Free Queen’s students don’t pay a cent and instructors volunteer their time. By its very impecuniosity, Free Queen’s has countered the idea that education is all about dollars and cents and getting ahead in the world. The emphasis at Free Queen’s has been on learning for the love of it, on integrating living and learning, and on the social wealth that accrues to communities that share learning freely.

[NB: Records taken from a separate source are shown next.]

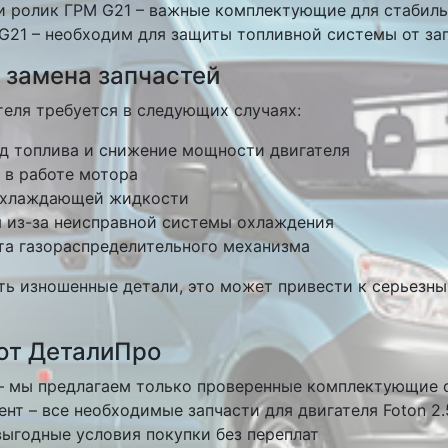
 и ролик ГРМ G21 – важные комплектующие для стабил
G21 – необходим для защиты топливной системы от за
 замена запчастей
теля требуется в следующих случаях:
 топлива и снижение мощности двигателя
в работе мотора
 охлаждающей жидкости
я из-за неисправной системы охлаждения
та газораспределительного механизма
ть изношенные детали, это может привести к серьезн
ют ДеталиПро
 – мы предлагаем только проверенные комплектующие 
т – все необходимые запчасти для двигателя Foton 2.5
выгодные условия покупки без переплат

The first Free Queen’s organizing committee consisted of Kathy Beers (Student Affairs), Julie Darke (Human Rights), Mary Margaret Dauphinee (Equity), Louise Fish (Security), Janice McAlpine (Strathy Language Unit), Marney McDiarmid (OPIRG), Joanne Page (poet and citizen about town), Jack Sinnott (JDUC), Susan Wilcox (Education) and Suzi Wong (Ban Righ Centre).

Over the years, the composition of the committee changed as people stepped down, people stepped up, and people’s services were coopted. The current organizing committee consists of Amy Allcock, Jill Christie, Danielle Gugler, Sayyida Jaffer, Janice McAlpine, Dana Olwan and Jennifer Stacey. (New members always welcome!) Past members and supporters include Diane Bootsma, Meri Diamond, Kathy Grant, Sandra Murray, Tracey Taylor and Judy Wilson. Free Queen’s hires a student assistant each year through the university’s Work-Study program. Graduate and undergraduate students, including Xiongwei Cai, Eddie Ho, Lisa Dawn Murison, April Waddell, and Tarun Singh, have facilitated the work of Free Queen’s by taking care of everything from coffee breaks, to technical troubleshooting, to speaker introductions. Queen’s Equity office ably handled the registration for Free Queen’s courses until 2007, when the Society of Graduate and Professional Students (SPGS) happily agreed to take on that administrative task.

The names of most of Free Queen’s volunteer instructors can be discovered by following the links on our Past Courses web page to outlines of the courses offered from Fall 2001 to the present. Inevitably and regrettably, the record is incomplete and we have omitted the names of some presenters who gave their time and shared their passion with a Free Queen’s audience.


Free Queen’s offers one course each Fall and Winter term, in which up to 80 students are registered on a first come, first served basis. Although larger lecture halls could accommodate greater numbers, keeping class sizes small enough to encourage interaction has been a guiding principle of Free Queen’s. By 2006, word was out about Free Queen’s, and classes were filling up almost as soon as courses were announced over the Free Queen’s listserv. Free Queen’s was forced to institute an attendance policy: attend at least one half of the evening sessions in a course or lose the privilege of registering for the next course. The purpose of this policy was to make it more likely that people who were highly interested in and committed to a particular course topic would find a seat in that classroom.